What is remarkable is that even the smaller constituents of the UPA are fancying their chances of coming up on top in the prime ministerial sweepstakes. The Nationalist Congress Party, NCP, which has just about ten seats in the Lok Sabha, thinks that its leader Sharad Pawar has ‘great ability’ to be the Prime Minister. It has raised the pitch in the seat-sharing negotiations with the Congress for the Lok Sabha elections. The party wants to be the dominant partner in Maharashtra, claiming 26 of the total 48 Lok Sabha seats from the state, as well as 15 seats in other states. Obviously, the NCP objective is that it should have a much higher leverage in the next Lok Sabha, which may help achieve Sharad Pawar’s ambition to occupy the top political position in the country.
The Samajwadi Party’s plans are no different. Its strategy for the coming electoral battle is also based on marginalisation of the Congress, which now heads the UPA. Mulayam Singh Yadav’s party has already announced the names of its candidates for over 50 of the total 80 Lok Sabha seats in the crucial state of Uttar Pradesh. With not much headway in the protracted Congress-SP seat-sharing talks, the Congress may ultimately have to remain content with 20 odd seats in the country’s most populous state. With the main fight in Uttar Pradesh expected to be between the resurgent Bahujan Samaj Party of Chief Minister Mayawati and Mulayam’s party, the Congress, along with the BJP, may remain a peripheral player, failing to go into double digits. The Congress had won just nine seats in the last Lok Sabha elections held in 2004.
What is disconcerting for the Congress is that with other allies also, the party is yet to reach firm seat-sharing pacts. The shape of things to come in another crucial state-Bihar-is uncertain, with the Congress yet to succeed in brokering peace between Lalu Prasad Yadav’s Rashtriya Janata Dal, RJD, and Ram Vilas Paswan’s Lok Janshakti Party, LJP. The field is also wide open in Tamil Nadu, with DMK president and Chief Minister M. Karunanidhi issuing his final ‘ultimatum’ to the Centre on bringing about a ceasefire in Sri Lanka, and ending what he calls the massacre of innocent Tamils there.
Significantly, the tactics of the UPA constituents and supporting parties like the NCP and the Samajwadi Party are in tune with those of the Left, which is tying to prop up a third front or third alternative to both the Congress and the BJP. The Left strategy is to defeat the BJP and weaken the Congress, even though CPI(M) general secretary Prakash Karat has not succeeded in roping in Mayawati’s BSP into the front in the northern states.
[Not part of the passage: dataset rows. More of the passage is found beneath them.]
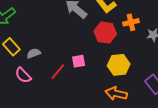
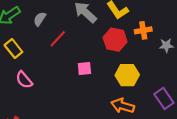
gray semicircle: (34, 53) -> (40, 19), moved, turned -40
red line: (58, 72) -> (58, 39), moved

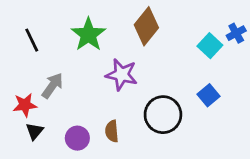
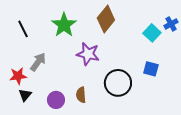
blue square: (209, 95) -> (151, 69), turned -35

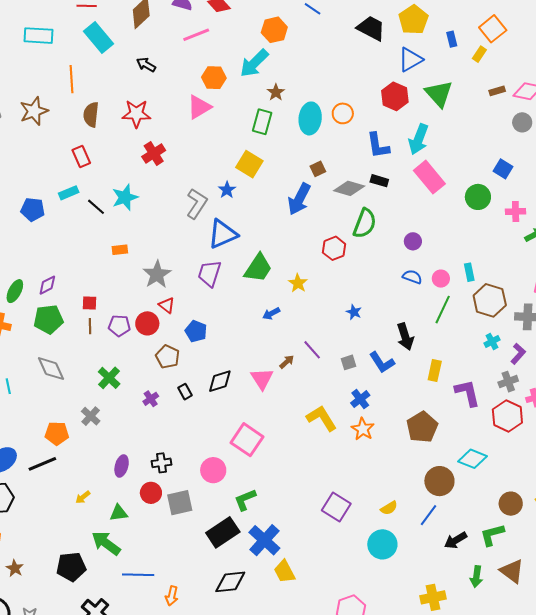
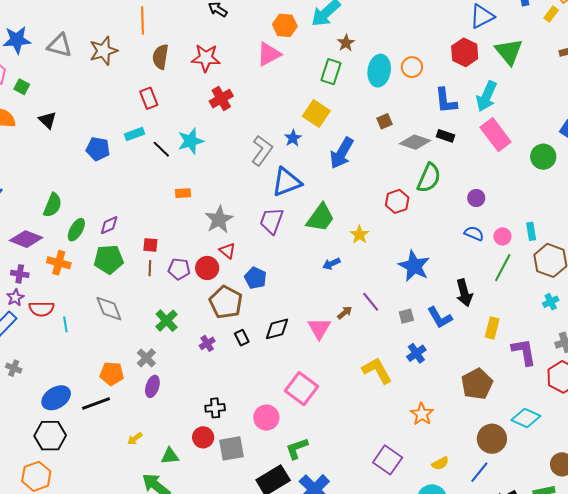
blue arrow: (299, 199) -> (342, 153), moved
blue star: (354, 312) -> (414, 266), size x2.0
brown pentagon: (168, 357) -> (226, 302), size x1.4
orange star: (363, 429) -> (422, 414), moved
purple ellipse: (122, 466) -> (152, 386), moved

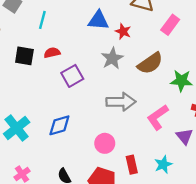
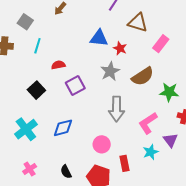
cyan line: (42, 20) -> (37, 46), moved
black square: (24, 56) -> (36, 90), moved, turned 36
gray arrow: (121, 102) -> (116, 109), turned 90
cyan star: (163, 164) -> (151, 152), moved

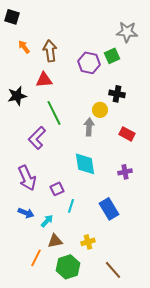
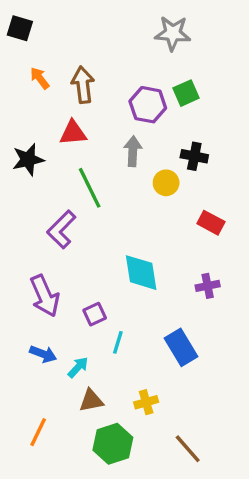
gray star: (127, 32) -> (173, 33), moved
gray arrow: (89, 127) -> (133, 151), moved
orange line: (36, 258) -> (38, 432), moved

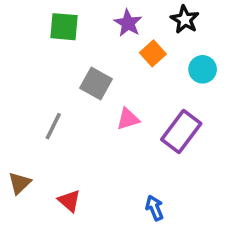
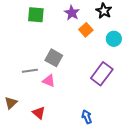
gray square: (96, 84) -> (54, 58), moved
pink triangle: (128, 119) -> (49, 81), moved, turned 40
gray line: (53, 126) -> (30, 71), turned 56

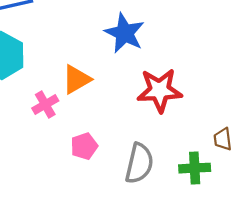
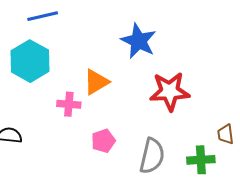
pink cross: (45, 105) -> (69, 104), turned 35

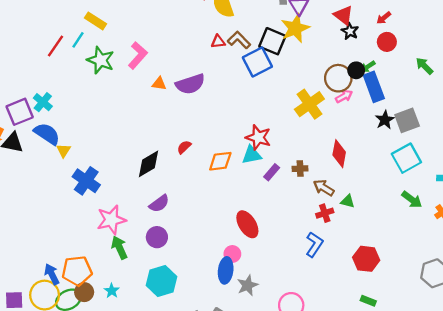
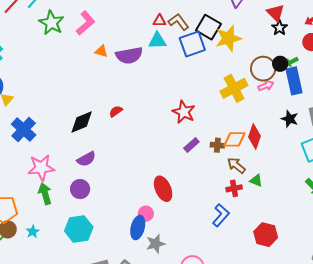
yellow star: (295, 28) -> (228, 38), moved
black star: (385, 120) -> (290, 119), moved, turned -30
cyan triangle: (252, 155) -> (157, 41), moved
orange diamond: (220, 161) -> (234, 139), moved

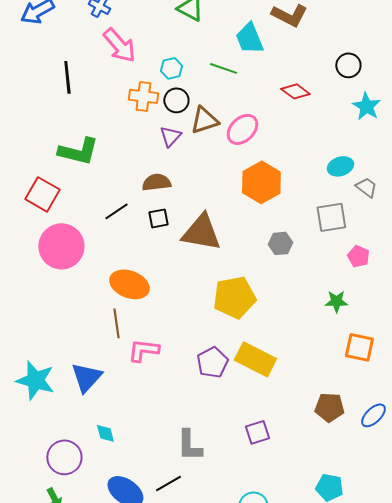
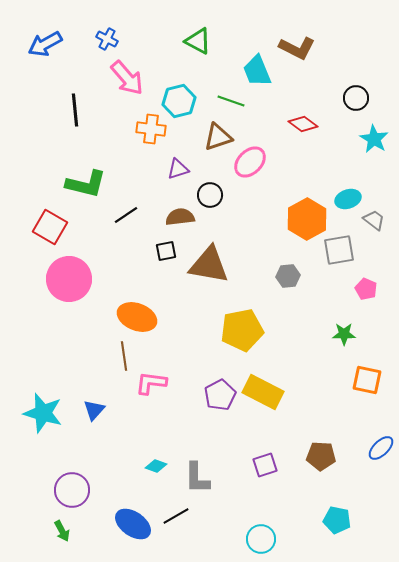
cyan hexagon: (171, 68) -> (179, 101), size x1.5
black circle: (176, 100) -> (210, 195), moved
brown triangle: (204, 120) -> (218, 137), moved
purple triangle: (170, 136) -> (178, 169), turned 30
brown semicircle: (156, 182) -> (180, 217), moved
orange hexagon: (261, 182) -> (307, 219), moved
black line: (116, 211) -> (126, 215), moved
blue triangle: (86, 377) -> (94, 410), size x0.7
brown pentagon: (329, 407) -> (321, 456), moved
cyan diamond: (105, 433) -> (156, 466), moved, turned -55

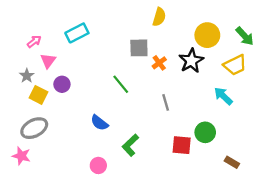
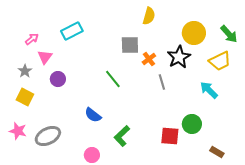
yellow square: (38, 95) -> (25, 97), moved
gray line: (166, 102) -> (162, 82), moved
gray ellipse: (34, 128) -> (48, 136), moved
pink star: (21, 156) -> (18, 131), moved

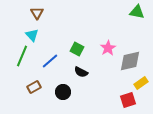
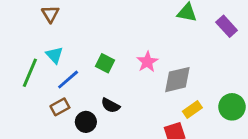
cyan triangle: (32, 35) -> (54, 55), moved
black semicircle: (81, 72) -> (110, 105), moved
brown rectangle: (34, 87) -> (60, 107), moved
If the UPA constituents and supporting parties like the NCP and the Samajwadi Party and the Left parties working for a third alternative succeed in their plans, the stage will be set for another United Front like coalition, to be headed by the most acceptable of the leaders of the constituent parties. Mulayam Singh Yadav, Sharad Pawar and Mayawati will all be in contention for the top position in such a scenario. The Nehru-Gandhi dynasty’s plan to catapult Rahul Gandhi to the top after jettisoning Dr. Manmohan Singh midway during the tenure of the next Lok Sabha will then be overtaken by the turn of events.